"Take a picture, it lasts longer," I said to a man who was sitting down, just a few feet away from me, as he looked me up and down in Panera Bread after work. I had just gotten off a four hour shift, painting watercolor portraits of individual interpretations of Jesus with preschoolers. The last thing I needed was for a bearded man to stare me down as I struggled to put up my keys, find my "MyPanera" card, or a few spare dollars, or maybe that gift card mom sent me, all the while trying not to look like I'm having a hot flash (it's not menopause quite yet).
So when he looked taken aback, it was all I could do not to dig my heels into the tiled floor and disrupt the quiet ambiance of my favorite restaurant to give him a strict talking to about how not to look at a woman. Do I look nice today? Do you like my dress and the paint in my hair? Or the way I probably smell like small children? The way my hair is all messed up? Did you know that, underneath these boots, I'm wearing socks that don't match because I woke up ten minutes before I was supposed to be hanging up winter coats, handing out lemonade and giving out morning hugs? Is there any reason for your eyes to be staring at me right now, when I'm just trying to get through the day?
I'm not bragging. I'm not that pretty of a girl. Trust me, there are girls much more attractive than me. And I also don't dress like some girls I know. I get uncomfortable when my cleavage is showing, or my shirt doesn't cover my leggings in the rear-end area.
But to some men, I'm just a nice rack and some tiny "cakes." (And yes, that's actually been said to me before; feel free to stop and roll your eyes.) Please don't interpret this as "whining" about how attractive I am and how I get hit on all the time. That's not what it is. Because lots of girls experience this.
My article is more a description of how I feel when I'm hit on (without really being hit on) in public, when I'm not even trying. It's the story of how a 20-year-old college girl gets harassed by her employers and professors, whistled at by the many construction workers at UT and harassed by groups of men who think it's their duty to make me feel "valued" in public.
PSA: Whistling at me and telling me I have nice "cakes" does not make me feel valued.
It makes me feel embarrassed. When I hang out with preschoolers for an entire morning, and then go to Panera to get some coffee to perk me up, please do not give me a three-times-over glance (or even a once-over) and then look shocked when I say something to you in response.
What? Do you think that I don't have a mouth? I can't say anything back? You're allowed to harass me, stare at me and yell inappropriate things at me, but I'm just supposed to keep walking? That's why you keep doing it. Because you get away with it. Because no one puts you in your place and tells you that that's no way to treat a woman.
Think I'm cute? Offer to buy me coffee. Ask to sit down and talk to me. Inquire as to why I have paint in my hair and find out who I am. That's the way I want to be valued.
So, ladies: the next time someone tells you that your rack is exquisite and your cakes are dainty (I'm hoping they don't, but they probably will), turn back around and tell them to get themselves in check.
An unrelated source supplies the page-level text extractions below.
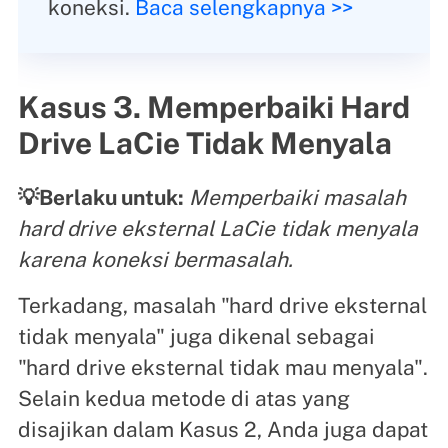
koneksi.
Baca selengkapnya >>
Kasus 3. Memperbaiki Hard
Drive LaCie Tidak Menyala
💡Berlaku untuk:
Memperbaiki masalah
hard drive eksternal LaCie tidak menyala
karena koneksi bermasalah.
Terkadang, masalah "hard drive eksternal
tidak menyala" juga dikenal sebagai
"hard drive eksternal tidak mau menyala".
Selain kedua metode di atas yang
disajikan dalam Kasus 2, Anda juga dapat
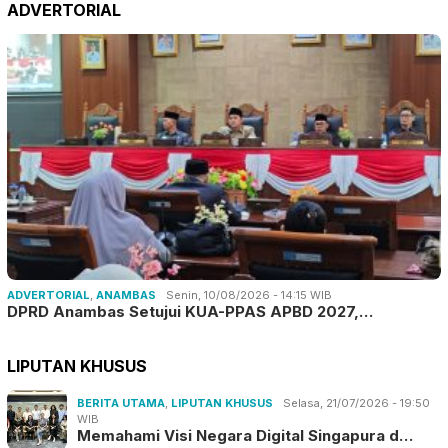
ADVERTORIAL
ADVERTORIAL
,
ANAMBAS
Senin, 10/08/2026 - 14:15 WIB
DPRD Anambas Setujui KUA-PPAS APBD 2027,…
LIPUTAN KHUSUS
BERITA UTAMA
,
LIPUTAN KHUSUS
Selasa, 21/07/2026 - 19:50
WIB
Memahami Visi Negara Digital Singapura d…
Tell them they're acting like a middle schooler with raging hormones, begging for a woman's attention in the hopes that they'll get laid. And furthermore, say that a lady (such as yourself) doesn't date little boys. Then scoff, and tell them to grow the hell up, and that you don't have time for their childish acts or their pleads for attention. Proceed to strut away, knowing you've done the right thing: you stood up for yourself. It's really all we can do in today's world.